### [Task details]
Report each line of the records where "assurance" occurs.

### [Exercise data]

━━━━━━━━━━━━━━━━

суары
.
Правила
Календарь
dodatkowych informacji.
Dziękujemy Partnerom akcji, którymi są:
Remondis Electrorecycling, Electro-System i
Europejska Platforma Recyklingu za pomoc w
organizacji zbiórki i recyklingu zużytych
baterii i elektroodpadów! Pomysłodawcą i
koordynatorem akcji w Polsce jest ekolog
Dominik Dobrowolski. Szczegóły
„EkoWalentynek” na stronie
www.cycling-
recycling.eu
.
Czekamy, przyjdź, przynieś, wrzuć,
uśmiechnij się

━━━━━━━━━━━━━━━━

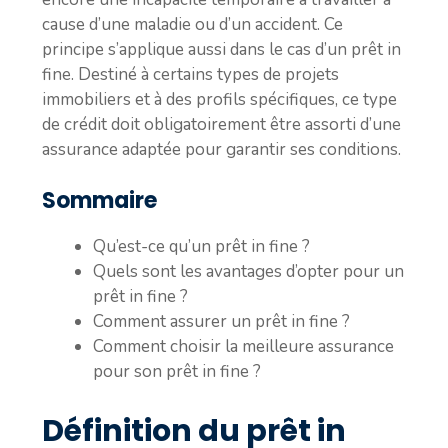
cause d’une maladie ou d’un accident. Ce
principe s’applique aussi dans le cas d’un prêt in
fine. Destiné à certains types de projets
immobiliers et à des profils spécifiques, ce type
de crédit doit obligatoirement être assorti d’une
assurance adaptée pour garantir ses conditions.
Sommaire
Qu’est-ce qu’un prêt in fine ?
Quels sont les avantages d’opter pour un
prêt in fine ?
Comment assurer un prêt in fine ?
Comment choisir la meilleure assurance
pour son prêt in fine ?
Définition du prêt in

━━━━━━━━━━━━━━━━

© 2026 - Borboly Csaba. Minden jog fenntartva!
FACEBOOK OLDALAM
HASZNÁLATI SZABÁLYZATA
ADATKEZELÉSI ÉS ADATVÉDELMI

━━━━━━━━━━━━━━━━

### [Response]
assurance adaptée pour garantir ses conditions.
Comment choisir la meilleure assurance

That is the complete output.